Is the following Proof Correct?
Given that $T\in\mathcal{L}(\mathbf{R}^2)$ defined by $T(x,y) = (-3y,x)$. $T$ has no eigenvalues.
Proof. Let $\sigma_T$ denote the set of all eigenvalues of $T$ and assume that $\sigma_T\neq\varnothing$ then for some $\lambda\in\sigma_T$ we have $T(x,y) = \lambda(x,y) = (-3y,x)$ where $(x,y)\neq (0,0)$, equivalently $\lambda x = -3y\text{ and }\lambda y = x$. but then $\lambda(\lambda y) = -3y$ equivalently $y(\lambda^2+3) = 0$. The equation $\lambda^2+3 = 0$ has no solutions in $\mathbf{R}$ consequently $y=0$ and then by equation $\lambda y = x$ it follows that $x=0$ thus $(x,y) = (0,0)$ contradicting the fact that $(x,y)\neq (0,0)$.
$\blacksquare$
Proof looks correct to me.
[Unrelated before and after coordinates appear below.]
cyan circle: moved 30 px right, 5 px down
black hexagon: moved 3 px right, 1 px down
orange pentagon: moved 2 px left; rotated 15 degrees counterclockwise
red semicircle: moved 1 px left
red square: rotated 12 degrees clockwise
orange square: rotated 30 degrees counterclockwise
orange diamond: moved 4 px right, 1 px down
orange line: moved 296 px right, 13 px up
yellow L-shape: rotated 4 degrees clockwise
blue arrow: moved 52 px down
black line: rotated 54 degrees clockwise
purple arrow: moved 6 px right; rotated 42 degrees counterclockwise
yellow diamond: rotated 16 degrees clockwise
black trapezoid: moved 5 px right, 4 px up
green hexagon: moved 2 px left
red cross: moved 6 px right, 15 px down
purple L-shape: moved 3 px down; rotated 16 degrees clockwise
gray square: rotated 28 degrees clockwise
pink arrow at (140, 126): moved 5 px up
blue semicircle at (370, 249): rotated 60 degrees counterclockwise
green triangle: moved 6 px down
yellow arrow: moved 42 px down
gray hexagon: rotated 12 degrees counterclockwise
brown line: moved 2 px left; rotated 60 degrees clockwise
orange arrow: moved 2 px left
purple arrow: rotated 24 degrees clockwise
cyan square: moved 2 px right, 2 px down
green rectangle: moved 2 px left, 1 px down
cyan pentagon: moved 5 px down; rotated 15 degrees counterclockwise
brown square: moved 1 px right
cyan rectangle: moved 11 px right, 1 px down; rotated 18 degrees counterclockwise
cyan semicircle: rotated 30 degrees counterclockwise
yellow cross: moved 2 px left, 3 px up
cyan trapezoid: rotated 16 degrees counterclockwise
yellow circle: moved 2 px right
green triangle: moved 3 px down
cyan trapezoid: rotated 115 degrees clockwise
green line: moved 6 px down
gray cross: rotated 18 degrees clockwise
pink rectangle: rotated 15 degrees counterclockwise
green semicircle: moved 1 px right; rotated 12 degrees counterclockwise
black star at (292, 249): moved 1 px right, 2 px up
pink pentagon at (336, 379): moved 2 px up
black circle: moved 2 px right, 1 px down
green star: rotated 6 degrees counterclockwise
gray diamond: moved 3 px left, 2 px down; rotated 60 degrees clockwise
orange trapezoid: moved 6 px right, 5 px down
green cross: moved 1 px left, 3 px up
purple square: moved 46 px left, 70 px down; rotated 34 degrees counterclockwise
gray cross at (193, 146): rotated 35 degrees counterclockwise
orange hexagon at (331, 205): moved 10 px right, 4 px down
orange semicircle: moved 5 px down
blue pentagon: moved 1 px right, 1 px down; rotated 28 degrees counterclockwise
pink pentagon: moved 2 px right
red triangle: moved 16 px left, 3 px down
Though you could have also just added the case for $\lambda$ is zero since otherwise to multiply both sides by $0$ would reduce the solution set for $x$ and $y$.
$Edit:$ The case is not necessary as you are actually using substitution instead of multiplying both sides by $\lambda$.